For financial advisers, the increasing range of retirement income options offers a huge opportunity. Retirees will need expert advice to help decide what best suits their circumstances and aspirations. This means that being able to advise on retirement income options will become even more important for advisers in the future, a point already widely recognised. A Defaqto survey last year found that over 80% of IFAs believed that income drawdown would be either important or very important in future. New products, such as fixed term annuities, arguably cater for a larger market than income drawdown.
Judging by the latest Retail Distribution Review ('RDR') statements from the Financial Services Authority, advisers will have to change how they operate in future, in terms of their qualifications and how they give advice. Knowing all of the retirement income options and being able to advise on them will be a key requirement in the future.

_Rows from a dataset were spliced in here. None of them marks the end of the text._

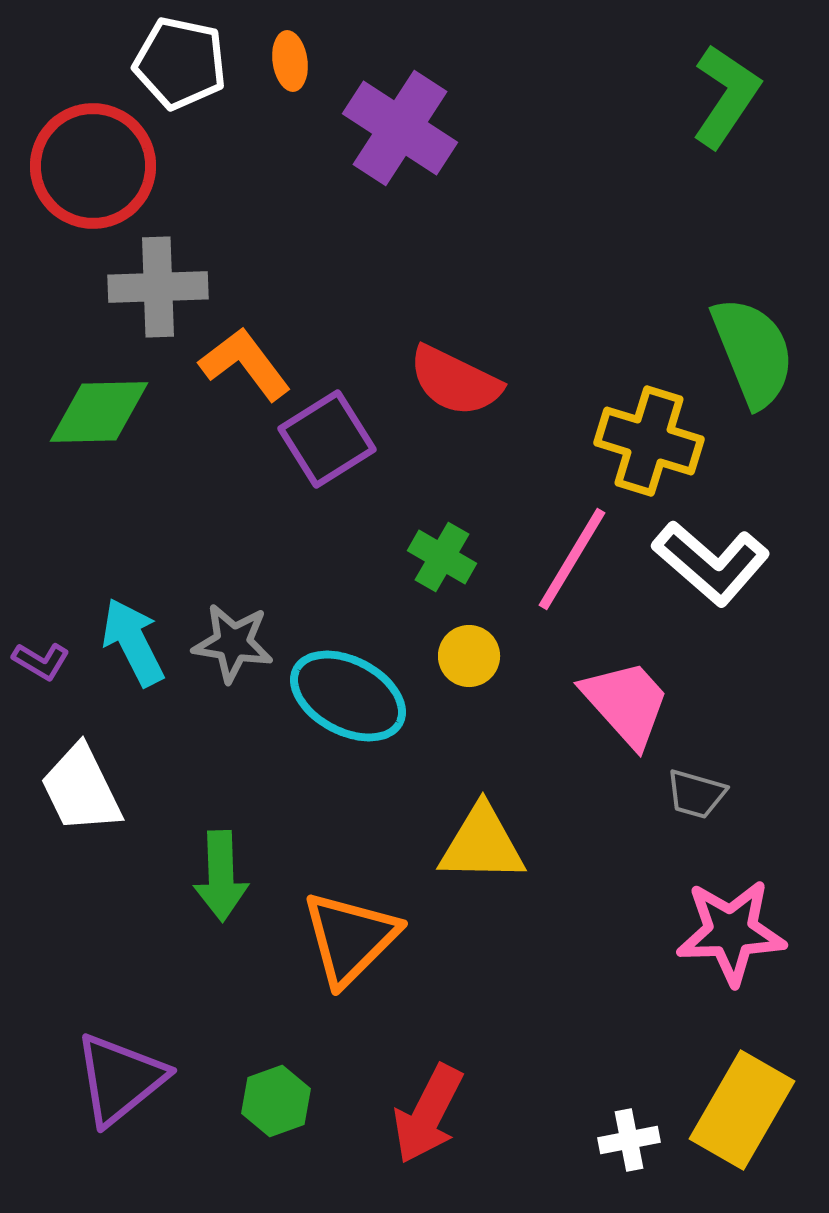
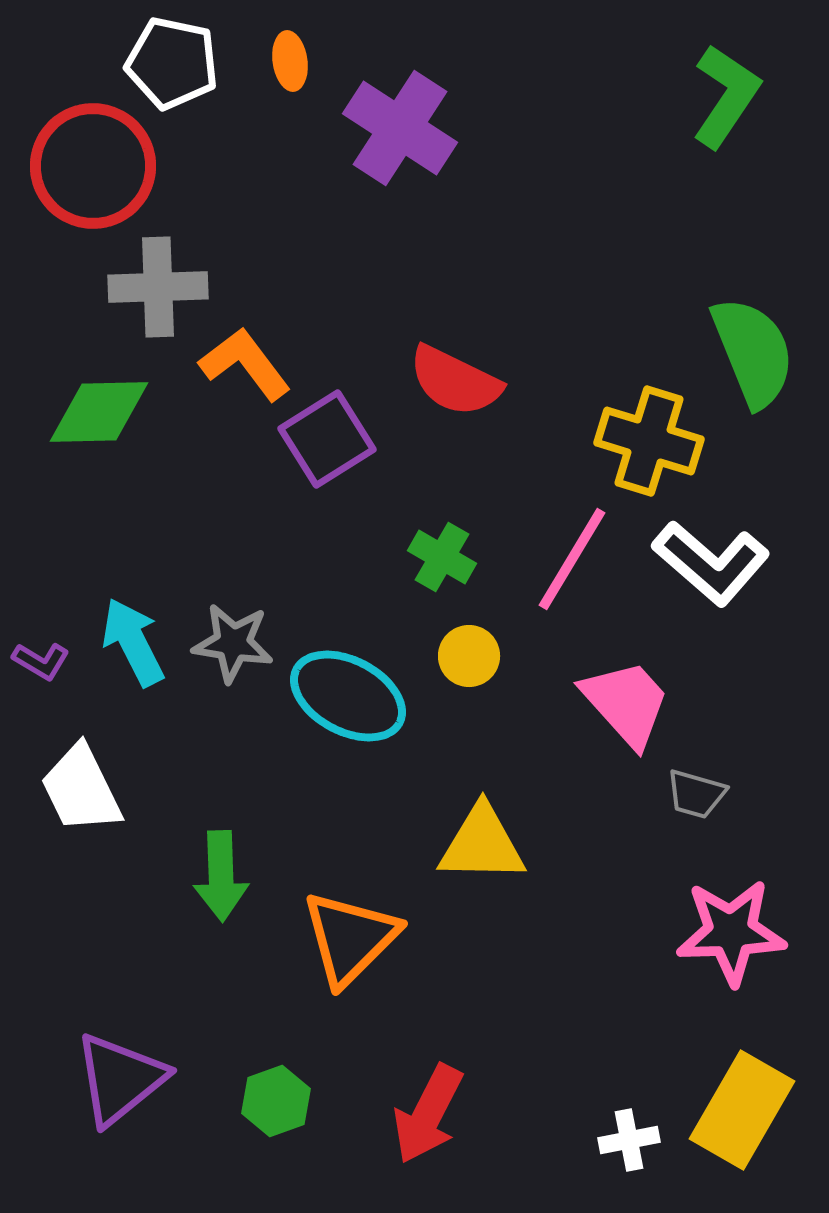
white pentagon: moved 8 px left
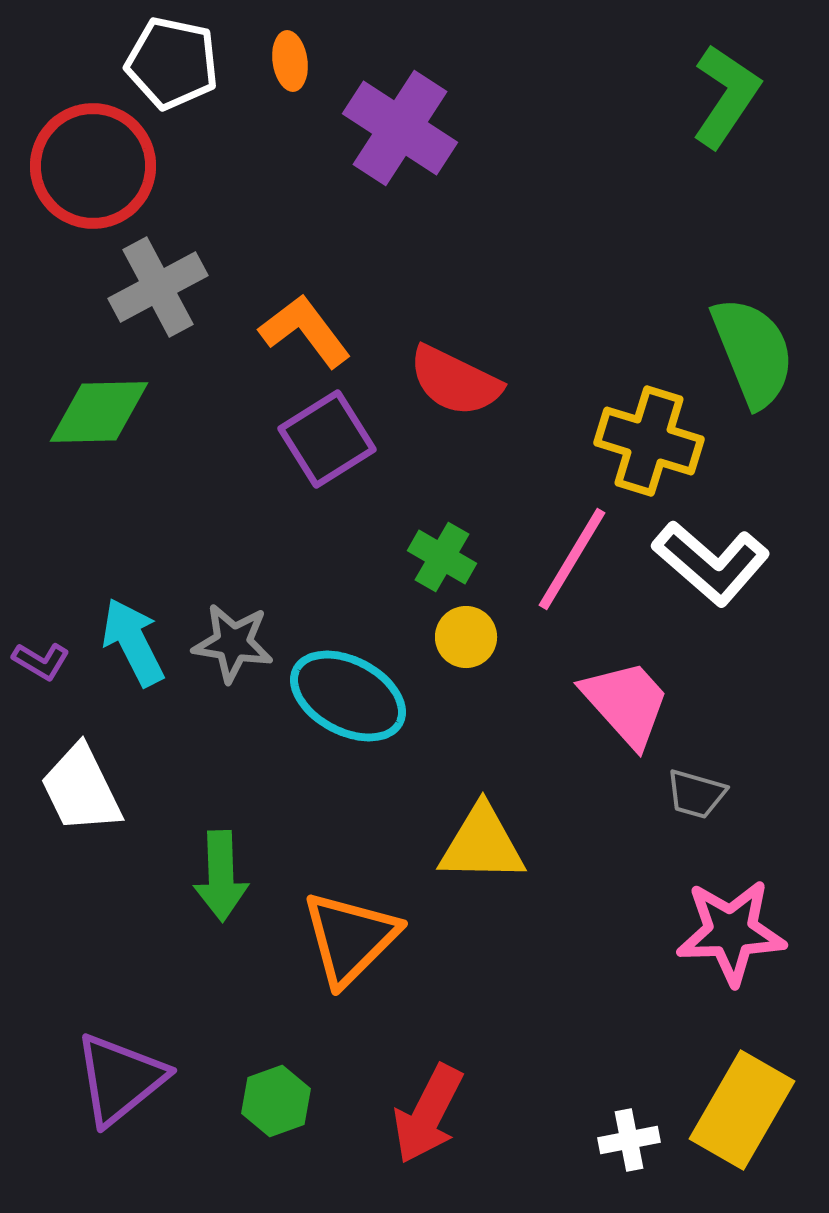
gray cross: rotated 26 degrees counterclockwise
orange L-shape: moved 60 px right, 33 px up
yellow circle: moved 3 px left, 19 px up
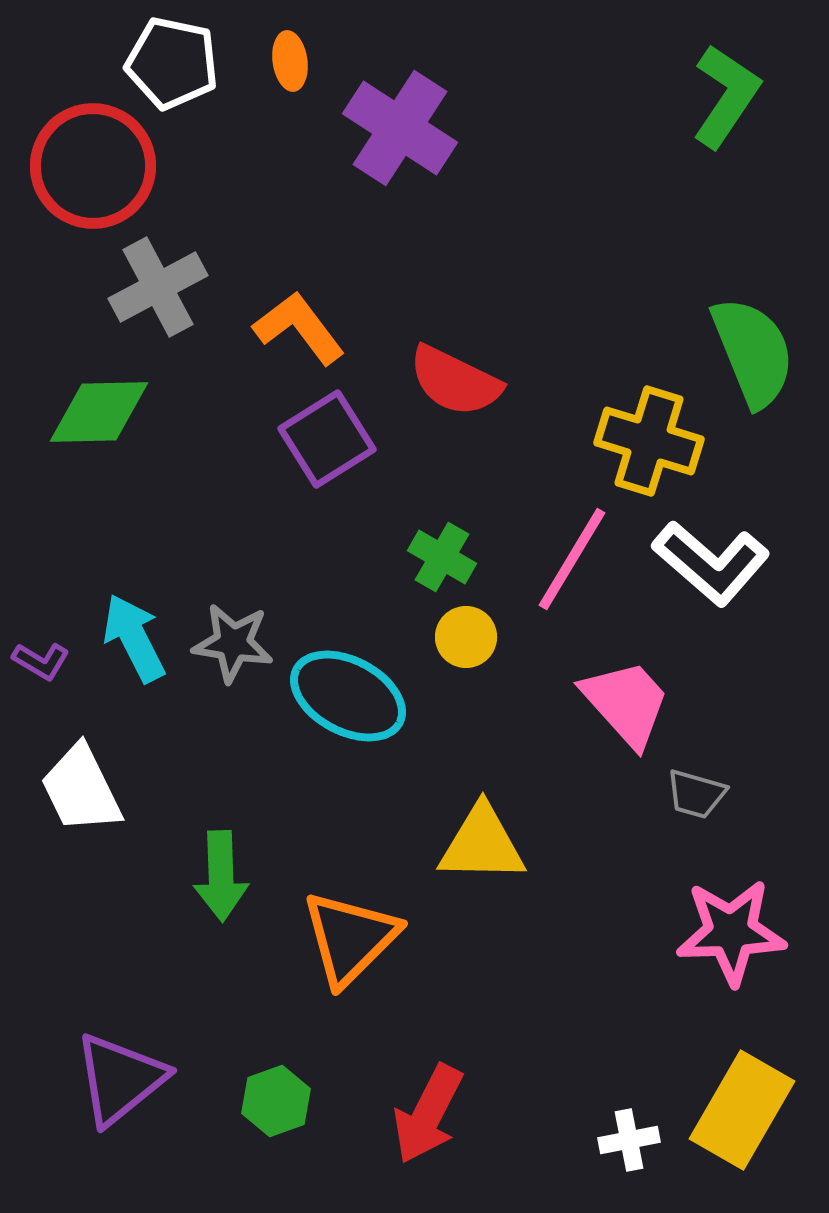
orange L-shape: moved 6 px left, 3 px up
cyan arrow: moved 1 px right, 4 px up
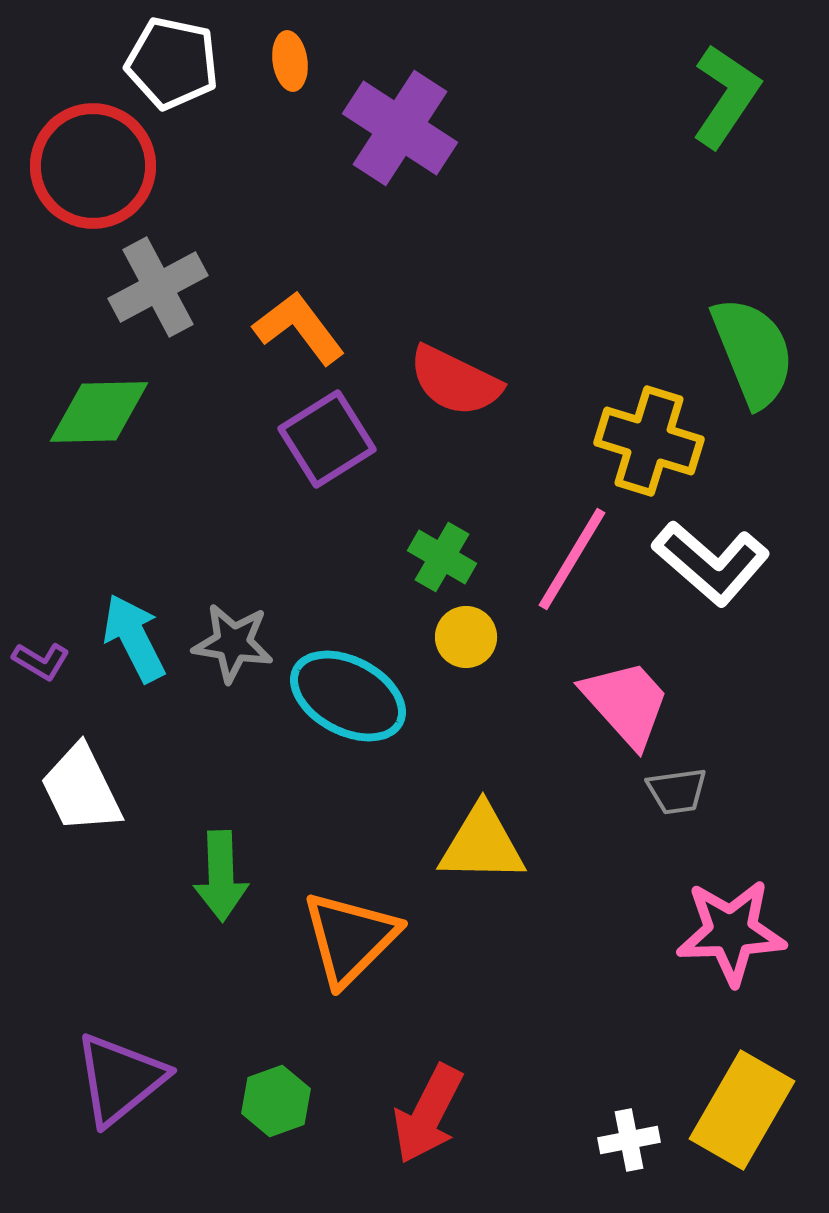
gray trapezoid: moved 19 px left, 3 px up; rotated 24 degrees counterclockwise
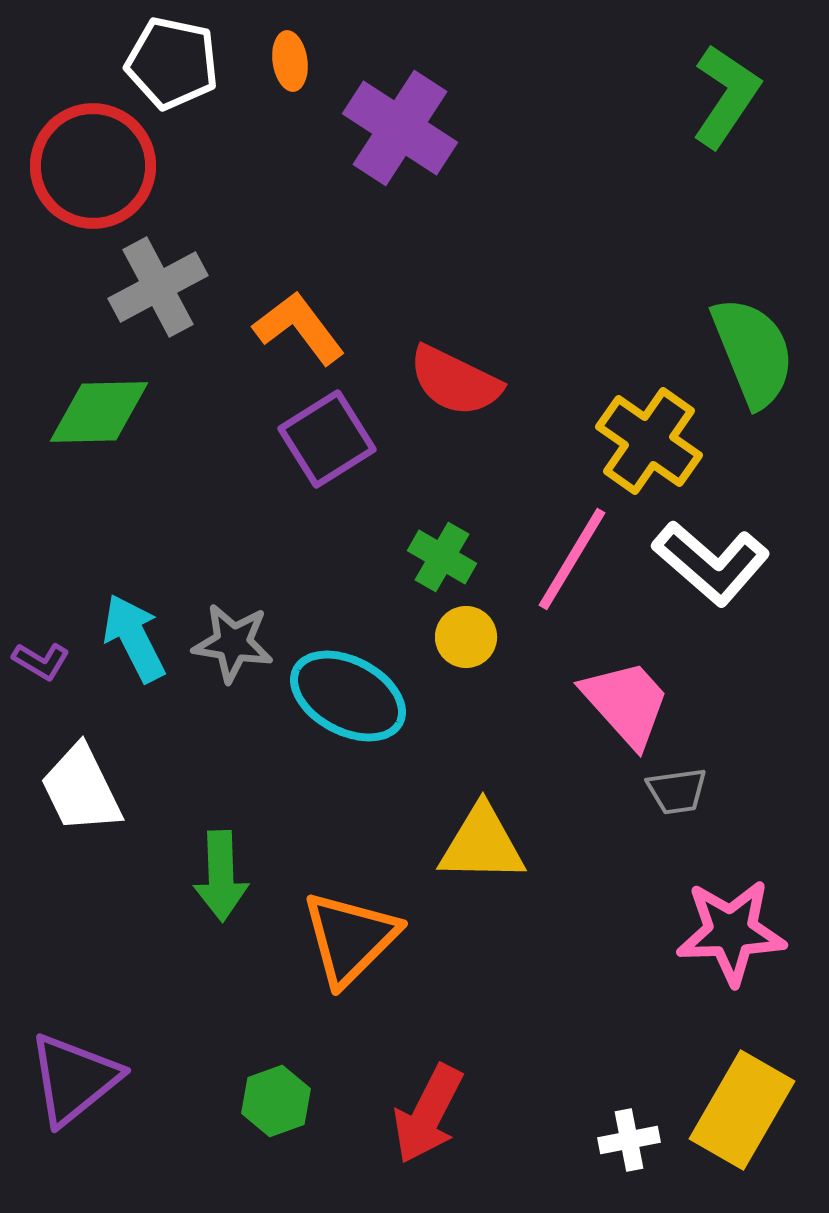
yellow cross: rotated 18 degrees clockwise
purple triangle: moved 46 px left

For individual retirees, public awareness campaigns are a valuable way of raising the profile of the choice of retirement income options. If retirees are unaware of new products, such as fixed term annuities, it is too easy to be funnelled into a lifetime annuity with no means of escaping.
This is why we believe that OMO should primarily stand for 'offer more options'. Only once the right retirement option for an individual has been chosen, should the process of shopping around for the best rate begin.